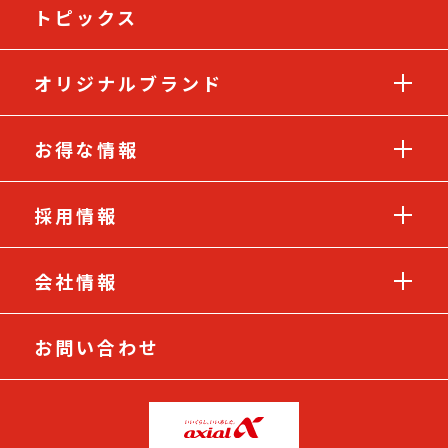
トピックス
オリジナルブランド
お得な情報
採用情報
会社情報
お問い合わせ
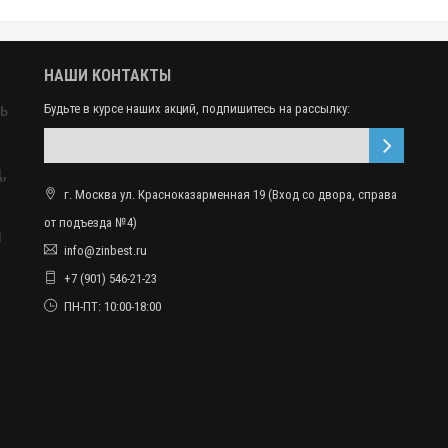
НАШИ КОНТАКТЫ
ь
Будьте в курсе наших акций, подпишитесь на рассылку:
,
г. Москва ул. Красноказарменная 19 (Вход со двора, справа
от подъезда №4)
ы
info@zinbest.ru
+7 (901) 546-21-23
ПН-ПТ: 10:00-18:00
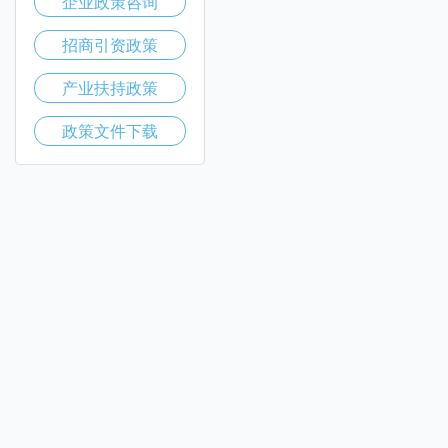
企业政策咨询
招商引资政策
产业扶持政策
政策文件下载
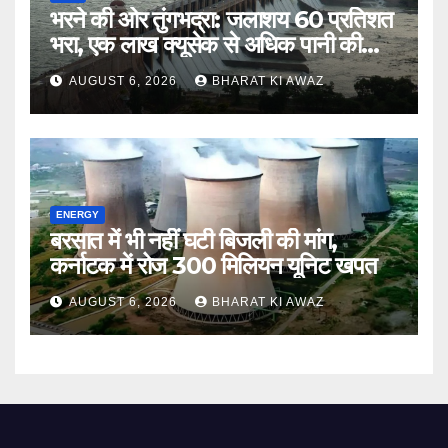
भरने की ओर तुंगभद्रा: जलाशय 60 प्रतिशत
भरा, एक लाख क्यूसेक से अधिक पानी की
आवक
AUGUST 6, 2026
BHARAT KI AWAZ
ENERGY
बरसात में भी नहीं घटी बिजली की मांग,
कर्नाटक में रोज 300 मिलियन यूनिट खपत
AUGUST 6, 2026
BHARAT KI AWAZ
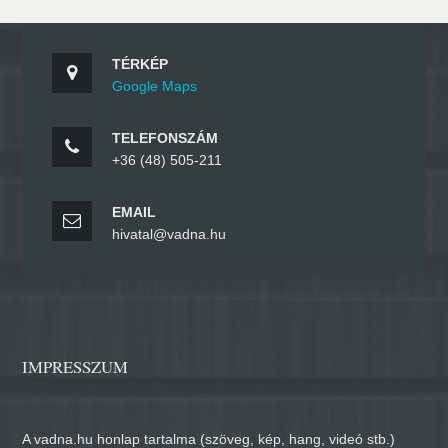
TÉRKÉP
Google Maps
TELEFONSZÁM
+36 (48) 505-211
EMAIL
hivatal@vadna.hu
IMPRESSZUM
A vadna.hu honlap tartalma (szöveg, kép, hang, videó stb.)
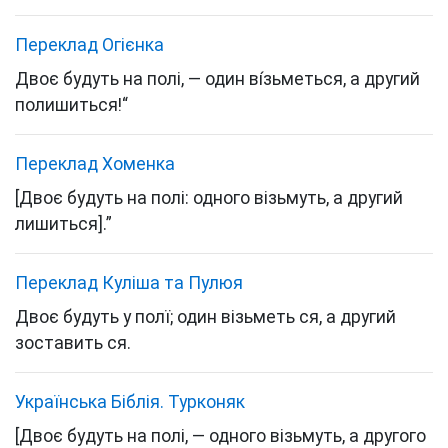
Переклад Огієнка
Двоє будуть на полі, — один ві́зьметься, а другий
полишиться!“
Переклад Хоменка
[Двоє будуть на полі: одного візьмуть, а другий
лишиться].”
Переклад Куліша та Пулюя
Двоє будуть у полї; один візьметь ся, а другий
зоставить ся.
Українська Біблія. Турконяк
[Двоє будуть на полі, — одного візьмуть, а другого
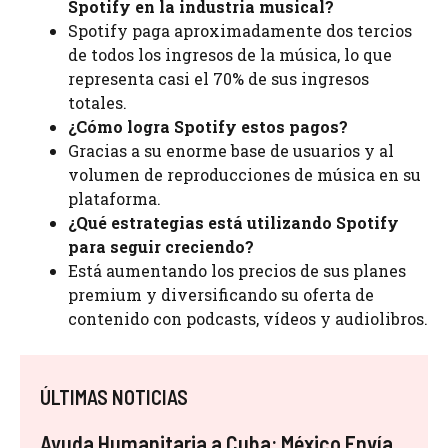
Spotify en la industria musical?
Spotify paga aproximadamente dos tercios
de todos los ingresos de la música, lo que
representa casi el 70% de sus ingresos
totales.
¿Cómo logra Spotify estos pagos?
Gracias a su enorme base de usuarios y al
volumen de reproducciones de música en su
plataforma.
¿Qué estrategias está utilizando Spotify
para seguir creciendo?
Está aumentando los precios de sus planes
premium y diversificando su oferta de
contenido con podcasts, vídeos y audiolibros.
ÚLTIMAS NOTICIAS
Ayuda Humanitaria a Cuba: México Envía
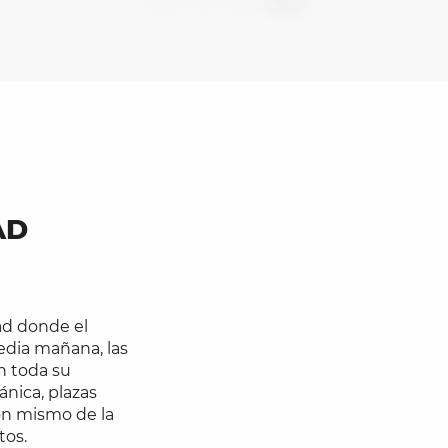
AD
ad donde el
edia mañana, las
n toda su
ánica, plazas
ón mismo de la
tos.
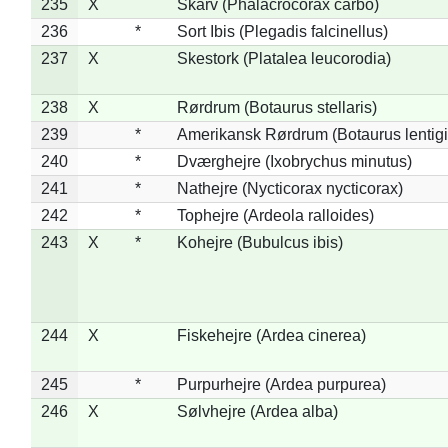
235
X
Skarv (Phalacrocorax carbo)
236
*
Sort Ibis (Plegadis falcinellus)
237
X
Skestork (Platalea leucorodia)
238
X
Rørdrum (Botaurus stellaris)
239
*
Amerikansk Rørdrum (Botaurus lentig
240
*
Dværghejre (Ixobrychus minutus)
241
*
Nathejre (Nycticorax nycticorax)
242
*
Tophejre (Ardeola ralloides)
243
X
*
Kohejre (Bubulcus ibis)
244
X
Fiskehejre (Ardea cinerea)
245
*
Purpurhejre (Ardea purpurea)
246
X
Sølvhejre (Ardea alba)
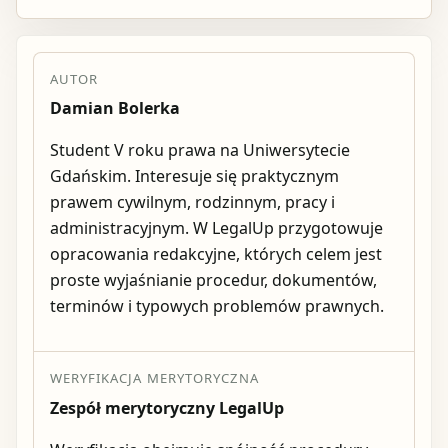
AUTOR
Damian Bolerka
Student V roku prawa na Uniwersytecie
Gdańskim. Interesuje się praktycznym
prawem cywilnym, rodzinnym, pracy i
administracyjnym. W LegalUp przygotowuje
opracowania redakcyjne, których celem jest
proste wyjaśnianie procedur, dokumentów,
terminów i typowych problemów prawnych.
WERYFIKACJA MERYTORYCZNA
Zespół merytoryczny LegalUp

- **EXERCISE AIM**: Find the word "Двоє" in the entries and show each line where it is found.

- **OUTPUT BELOW**:
Двоє будуть на полі, — один ві́зьметься, а другий
[Двоє будуть на полі: одного візьмуть, а другий
Двоє будуть у полї; один візьметь ся, а другий
[Двоє будуть на полі, — одного візьмуть, а другого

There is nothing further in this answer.